▶ [Provided records]
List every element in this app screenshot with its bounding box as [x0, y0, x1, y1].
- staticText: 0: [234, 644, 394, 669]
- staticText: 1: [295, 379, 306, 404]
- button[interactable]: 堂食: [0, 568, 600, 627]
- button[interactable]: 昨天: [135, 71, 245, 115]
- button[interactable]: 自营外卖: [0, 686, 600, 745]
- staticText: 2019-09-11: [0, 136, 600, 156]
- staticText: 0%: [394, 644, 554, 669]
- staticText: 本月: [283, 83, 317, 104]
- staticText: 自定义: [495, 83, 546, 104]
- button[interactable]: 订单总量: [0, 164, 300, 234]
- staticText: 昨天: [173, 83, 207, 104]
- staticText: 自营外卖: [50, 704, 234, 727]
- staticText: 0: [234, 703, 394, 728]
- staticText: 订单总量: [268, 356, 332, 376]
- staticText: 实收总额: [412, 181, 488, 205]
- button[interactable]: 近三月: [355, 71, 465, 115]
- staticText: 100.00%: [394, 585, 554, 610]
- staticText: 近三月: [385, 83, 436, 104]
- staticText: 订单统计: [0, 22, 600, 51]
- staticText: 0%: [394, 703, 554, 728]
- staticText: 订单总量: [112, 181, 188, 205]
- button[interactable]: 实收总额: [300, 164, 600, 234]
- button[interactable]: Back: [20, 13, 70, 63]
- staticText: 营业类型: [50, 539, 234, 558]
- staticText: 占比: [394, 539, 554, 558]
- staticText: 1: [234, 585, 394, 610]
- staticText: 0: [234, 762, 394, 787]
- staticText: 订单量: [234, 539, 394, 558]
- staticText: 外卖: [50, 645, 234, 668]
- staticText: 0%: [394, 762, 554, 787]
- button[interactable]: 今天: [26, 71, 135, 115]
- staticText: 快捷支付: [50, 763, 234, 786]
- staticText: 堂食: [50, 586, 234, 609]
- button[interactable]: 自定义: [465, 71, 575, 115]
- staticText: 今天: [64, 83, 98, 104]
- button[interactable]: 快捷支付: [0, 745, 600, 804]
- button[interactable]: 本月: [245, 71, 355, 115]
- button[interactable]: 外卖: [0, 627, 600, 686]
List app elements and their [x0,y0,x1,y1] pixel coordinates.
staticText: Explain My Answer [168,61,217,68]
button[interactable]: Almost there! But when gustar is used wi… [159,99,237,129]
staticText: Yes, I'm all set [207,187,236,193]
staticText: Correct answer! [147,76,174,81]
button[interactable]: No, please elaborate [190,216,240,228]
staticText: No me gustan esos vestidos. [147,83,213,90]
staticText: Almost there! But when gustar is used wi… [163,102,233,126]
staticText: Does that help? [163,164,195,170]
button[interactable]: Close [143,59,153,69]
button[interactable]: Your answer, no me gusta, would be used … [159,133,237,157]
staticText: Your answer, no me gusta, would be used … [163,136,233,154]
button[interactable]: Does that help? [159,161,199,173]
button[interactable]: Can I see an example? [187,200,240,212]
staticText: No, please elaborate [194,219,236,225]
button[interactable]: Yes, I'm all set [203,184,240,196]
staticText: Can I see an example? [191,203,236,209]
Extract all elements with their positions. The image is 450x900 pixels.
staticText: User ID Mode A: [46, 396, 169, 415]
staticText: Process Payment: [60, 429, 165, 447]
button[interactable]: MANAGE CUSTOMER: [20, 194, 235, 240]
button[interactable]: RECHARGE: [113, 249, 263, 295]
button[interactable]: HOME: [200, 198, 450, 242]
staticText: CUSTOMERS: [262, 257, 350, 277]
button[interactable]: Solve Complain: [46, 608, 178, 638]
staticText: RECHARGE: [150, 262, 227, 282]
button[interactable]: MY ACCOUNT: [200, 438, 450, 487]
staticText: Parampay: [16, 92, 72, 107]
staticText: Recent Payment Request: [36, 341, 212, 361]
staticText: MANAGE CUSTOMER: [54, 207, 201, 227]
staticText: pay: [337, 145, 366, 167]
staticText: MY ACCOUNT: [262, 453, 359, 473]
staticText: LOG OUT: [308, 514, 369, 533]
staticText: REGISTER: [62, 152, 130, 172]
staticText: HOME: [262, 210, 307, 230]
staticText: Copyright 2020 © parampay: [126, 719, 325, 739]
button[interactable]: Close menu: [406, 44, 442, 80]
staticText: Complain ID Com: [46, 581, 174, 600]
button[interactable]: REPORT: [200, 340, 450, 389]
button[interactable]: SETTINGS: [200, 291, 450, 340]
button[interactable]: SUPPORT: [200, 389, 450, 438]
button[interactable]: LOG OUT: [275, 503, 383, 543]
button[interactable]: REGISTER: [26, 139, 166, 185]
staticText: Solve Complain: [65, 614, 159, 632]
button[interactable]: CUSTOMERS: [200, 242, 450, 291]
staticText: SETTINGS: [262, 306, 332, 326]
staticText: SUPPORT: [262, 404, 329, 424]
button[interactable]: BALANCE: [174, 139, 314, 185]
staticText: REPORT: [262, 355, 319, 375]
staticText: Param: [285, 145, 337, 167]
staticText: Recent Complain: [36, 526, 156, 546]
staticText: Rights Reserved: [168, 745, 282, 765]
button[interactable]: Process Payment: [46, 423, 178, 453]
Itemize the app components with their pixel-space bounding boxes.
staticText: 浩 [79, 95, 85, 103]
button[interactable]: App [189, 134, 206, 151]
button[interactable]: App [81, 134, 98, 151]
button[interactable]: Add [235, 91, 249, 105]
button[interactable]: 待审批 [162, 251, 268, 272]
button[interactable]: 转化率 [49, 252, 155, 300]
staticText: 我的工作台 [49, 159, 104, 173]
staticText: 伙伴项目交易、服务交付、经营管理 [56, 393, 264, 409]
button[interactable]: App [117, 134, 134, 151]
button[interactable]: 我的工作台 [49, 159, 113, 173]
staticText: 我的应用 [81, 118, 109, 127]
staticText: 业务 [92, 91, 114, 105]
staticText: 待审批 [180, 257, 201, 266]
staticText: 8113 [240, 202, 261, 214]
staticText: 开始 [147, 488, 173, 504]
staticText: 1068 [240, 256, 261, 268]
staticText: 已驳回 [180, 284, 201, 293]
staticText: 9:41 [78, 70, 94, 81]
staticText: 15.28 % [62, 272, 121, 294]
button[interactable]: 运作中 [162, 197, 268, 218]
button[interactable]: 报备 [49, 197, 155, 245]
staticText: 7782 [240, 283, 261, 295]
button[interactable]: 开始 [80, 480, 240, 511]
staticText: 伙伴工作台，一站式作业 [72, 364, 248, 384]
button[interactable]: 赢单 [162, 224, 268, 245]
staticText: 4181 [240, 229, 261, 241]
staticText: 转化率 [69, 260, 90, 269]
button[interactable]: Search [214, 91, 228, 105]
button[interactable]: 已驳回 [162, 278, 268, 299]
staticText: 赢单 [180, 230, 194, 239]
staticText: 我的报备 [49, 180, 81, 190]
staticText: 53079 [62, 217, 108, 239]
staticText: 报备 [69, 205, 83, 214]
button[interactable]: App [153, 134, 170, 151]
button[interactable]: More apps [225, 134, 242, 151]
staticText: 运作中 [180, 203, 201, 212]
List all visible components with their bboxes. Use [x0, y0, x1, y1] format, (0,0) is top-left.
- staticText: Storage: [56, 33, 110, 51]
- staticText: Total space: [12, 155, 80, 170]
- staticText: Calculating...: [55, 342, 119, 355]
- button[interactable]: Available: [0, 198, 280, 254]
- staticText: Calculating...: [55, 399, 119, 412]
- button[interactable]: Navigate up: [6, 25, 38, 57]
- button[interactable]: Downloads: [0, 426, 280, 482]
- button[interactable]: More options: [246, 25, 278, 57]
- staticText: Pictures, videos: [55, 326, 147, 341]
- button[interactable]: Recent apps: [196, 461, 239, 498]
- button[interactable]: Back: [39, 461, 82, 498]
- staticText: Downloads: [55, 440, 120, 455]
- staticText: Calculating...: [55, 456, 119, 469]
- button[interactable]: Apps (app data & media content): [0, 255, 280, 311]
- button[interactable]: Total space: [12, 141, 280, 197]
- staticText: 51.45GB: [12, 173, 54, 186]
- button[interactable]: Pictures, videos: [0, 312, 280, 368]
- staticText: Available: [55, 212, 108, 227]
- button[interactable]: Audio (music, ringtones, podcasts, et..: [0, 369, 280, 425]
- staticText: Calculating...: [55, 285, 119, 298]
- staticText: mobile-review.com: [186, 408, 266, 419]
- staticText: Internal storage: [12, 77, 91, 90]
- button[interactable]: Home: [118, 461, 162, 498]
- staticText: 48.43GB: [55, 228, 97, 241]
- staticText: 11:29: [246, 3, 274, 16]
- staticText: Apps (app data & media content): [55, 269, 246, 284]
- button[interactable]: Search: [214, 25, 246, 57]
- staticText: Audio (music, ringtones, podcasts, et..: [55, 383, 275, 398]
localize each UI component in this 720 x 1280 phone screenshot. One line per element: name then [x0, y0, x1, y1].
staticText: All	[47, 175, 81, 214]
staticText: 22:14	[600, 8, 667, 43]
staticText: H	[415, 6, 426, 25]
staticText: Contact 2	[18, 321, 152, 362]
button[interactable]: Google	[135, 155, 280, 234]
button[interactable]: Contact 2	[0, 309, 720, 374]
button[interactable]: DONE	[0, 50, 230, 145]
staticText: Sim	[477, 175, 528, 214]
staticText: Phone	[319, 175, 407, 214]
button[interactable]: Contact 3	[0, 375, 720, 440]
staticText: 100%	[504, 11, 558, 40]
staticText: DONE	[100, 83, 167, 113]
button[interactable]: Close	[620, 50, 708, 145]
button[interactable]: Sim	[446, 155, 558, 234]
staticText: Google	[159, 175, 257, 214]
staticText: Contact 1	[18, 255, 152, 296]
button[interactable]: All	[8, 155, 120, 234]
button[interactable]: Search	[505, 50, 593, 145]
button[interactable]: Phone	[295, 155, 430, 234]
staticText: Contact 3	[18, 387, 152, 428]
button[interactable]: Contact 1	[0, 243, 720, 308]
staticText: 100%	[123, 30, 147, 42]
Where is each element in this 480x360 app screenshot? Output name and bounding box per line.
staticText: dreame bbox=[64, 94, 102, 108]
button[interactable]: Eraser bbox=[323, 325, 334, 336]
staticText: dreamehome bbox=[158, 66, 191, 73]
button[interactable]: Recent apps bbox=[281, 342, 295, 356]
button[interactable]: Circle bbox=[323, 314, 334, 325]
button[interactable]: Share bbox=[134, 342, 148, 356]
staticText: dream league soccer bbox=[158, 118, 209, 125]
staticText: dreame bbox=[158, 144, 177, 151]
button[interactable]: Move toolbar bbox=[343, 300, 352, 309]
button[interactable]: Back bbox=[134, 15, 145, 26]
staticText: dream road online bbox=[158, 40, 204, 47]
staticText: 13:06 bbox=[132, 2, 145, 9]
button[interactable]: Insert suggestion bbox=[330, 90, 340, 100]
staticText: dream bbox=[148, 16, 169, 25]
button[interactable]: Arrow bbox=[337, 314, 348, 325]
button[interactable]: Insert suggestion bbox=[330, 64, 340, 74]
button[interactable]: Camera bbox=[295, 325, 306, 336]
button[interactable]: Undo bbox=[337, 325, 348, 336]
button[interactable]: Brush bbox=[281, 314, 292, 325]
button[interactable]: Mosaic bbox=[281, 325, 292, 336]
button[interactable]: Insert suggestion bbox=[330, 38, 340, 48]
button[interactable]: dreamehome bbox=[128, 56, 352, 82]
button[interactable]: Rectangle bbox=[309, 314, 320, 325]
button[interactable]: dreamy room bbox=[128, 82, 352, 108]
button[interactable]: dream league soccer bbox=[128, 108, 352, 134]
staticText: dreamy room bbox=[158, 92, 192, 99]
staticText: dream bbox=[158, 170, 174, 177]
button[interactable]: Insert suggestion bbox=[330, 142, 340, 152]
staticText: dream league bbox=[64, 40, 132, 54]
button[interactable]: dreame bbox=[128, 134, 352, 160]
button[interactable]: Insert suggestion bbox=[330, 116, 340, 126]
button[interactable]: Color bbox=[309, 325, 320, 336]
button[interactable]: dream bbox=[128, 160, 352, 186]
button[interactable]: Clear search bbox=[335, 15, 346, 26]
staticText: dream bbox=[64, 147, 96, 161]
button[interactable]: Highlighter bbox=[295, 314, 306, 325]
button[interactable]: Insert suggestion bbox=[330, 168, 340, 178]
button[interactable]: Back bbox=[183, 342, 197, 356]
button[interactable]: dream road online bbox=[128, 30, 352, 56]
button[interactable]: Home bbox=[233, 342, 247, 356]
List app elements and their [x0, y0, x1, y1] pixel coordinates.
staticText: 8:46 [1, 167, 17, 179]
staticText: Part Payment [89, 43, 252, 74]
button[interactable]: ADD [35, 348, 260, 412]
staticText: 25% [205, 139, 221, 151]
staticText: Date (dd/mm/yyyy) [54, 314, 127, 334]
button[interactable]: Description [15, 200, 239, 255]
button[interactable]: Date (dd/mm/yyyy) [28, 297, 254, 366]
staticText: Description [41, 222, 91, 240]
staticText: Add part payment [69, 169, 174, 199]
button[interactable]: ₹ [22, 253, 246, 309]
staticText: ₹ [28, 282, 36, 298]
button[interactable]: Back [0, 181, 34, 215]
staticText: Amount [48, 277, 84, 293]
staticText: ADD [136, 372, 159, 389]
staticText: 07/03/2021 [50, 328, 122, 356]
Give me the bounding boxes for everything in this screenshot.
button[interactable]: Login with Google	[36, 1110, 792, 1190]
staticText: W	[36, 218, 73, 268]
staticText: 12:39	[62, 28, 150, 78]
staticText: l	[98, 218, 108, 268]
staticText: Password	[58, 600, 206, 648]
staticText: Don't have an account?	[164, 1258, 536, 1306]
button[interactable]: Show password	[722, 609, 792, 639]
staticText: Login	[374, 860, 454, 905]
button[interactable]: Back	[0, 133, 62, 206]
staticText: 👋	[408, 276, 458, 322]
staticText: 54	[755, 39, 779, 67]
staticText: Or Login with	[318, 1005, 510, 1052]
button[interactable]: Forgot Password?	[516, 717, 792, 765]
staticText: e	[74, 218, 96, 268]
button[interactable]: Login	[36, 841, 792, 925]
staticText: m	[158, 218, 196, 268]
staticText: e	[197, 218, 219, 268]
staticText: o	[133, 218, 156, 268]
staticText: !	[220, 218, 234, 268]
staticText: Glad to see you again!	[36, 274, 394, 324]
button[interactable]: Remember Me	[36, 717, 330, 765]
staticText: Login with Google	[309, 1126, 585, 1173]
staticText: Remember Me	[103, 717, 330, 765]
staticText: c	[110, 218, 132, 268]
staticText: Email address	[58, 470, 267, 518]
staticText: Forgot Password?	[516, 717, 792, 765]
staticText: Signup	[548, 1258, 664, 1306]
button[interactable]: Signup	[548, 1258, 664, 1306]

▶ [Aim of the exercise]
Retype, without any change, every line from the one with "List app elements and their [x0, y0, x1, y1]" to the bottom of the listing.

▶ [Answer space]
List app elements and their [x0, y0, x1, y1] pixel coordinates.
staticText: 8:46 [1, 167, 17, 179]
staticText: Part Payment [89, 43, 252, 74]
button[interactable]: ADD [35, 348, 260, 412]
staticText: 25% [205, 139, 221, 151]
staticText: Date (dd/mm/yyyy) [54, 314, 127, 334]
button[interactable]: Description [15, 200, 239, 255]
button[interactable]: Date (dd/mm/yyyy) [28, 297, 254, 366]
staticText: Description [41, 222, 91, 240]
staticText: Add part payment [69, 169, 174, 199]
button[interactable]: ₹ [22, 253, 246, 309]
staticText: ₹ [28, 282, 36, 298]
button[interactable]: Back [0, 181, 34, 215]
staticText: Amount [48, 277, 84, 293]
staticText: ADD [136, 372, 159, 389]
staticText: 07/03/2021 [50, 328, 122, 356]
Give me the bounding boxes for everything in this screenshot.
button[interactable]: Login with Google	[36, 1110, 792, 1190]
staticText: W	[36, 218, 73, 268]
staticText: 12:39	[62, 28, 150, 78]
staticText: l	[98, 218, 108, 268]
staticText: Password	[58, 600, 206, 648]
staticText: Don't have an account?	[164, 1258, 536, 1306]
button[interactable]: Show password	[722, 609, 792, 639]
staticText: Login	[374, 860, 454, 905]
button[interactable]: Back	[0, 133, 62, 206]
staticText: 👋	[408, 276, 458, 322]
staticText: 54	[755, 39, 779, 67]
staticText: Or Login with	[318, 1005, 510, 1052]
button[interactable]: Forgot Password?	[516, 717, 792, 765]
staticText: e	[74, 218, 96, 268]
button[interactable]: Login	[36, 841, 792, 925]
staticText: m	[158, 218, 196, 268]
staticText: e	[197, 218, 219, 268]
staticText: o	[133, 218, 156, 268]
staticText: !	[220, 218, 234, 268]
staticText: Glad to see you again!	[36, 274, 394, 324]
button[interactable]: Remember Me	[36, 717, 330, 765]
staticText: Login with Google	[309, 1126, 585, 1173]
staticText: Remember Me	[103, 717, 330, 765]
staticText: c	[110, 218, 132, 268]
staticText: Email address	[58, 470, 267, 518]
staticText: Forgot Password?	[516, 717, 792, 765]
staticText: Signup	[548, 1258, 664, 1306]
button[interactable]: Signup	[548, 1258, 664, 1306]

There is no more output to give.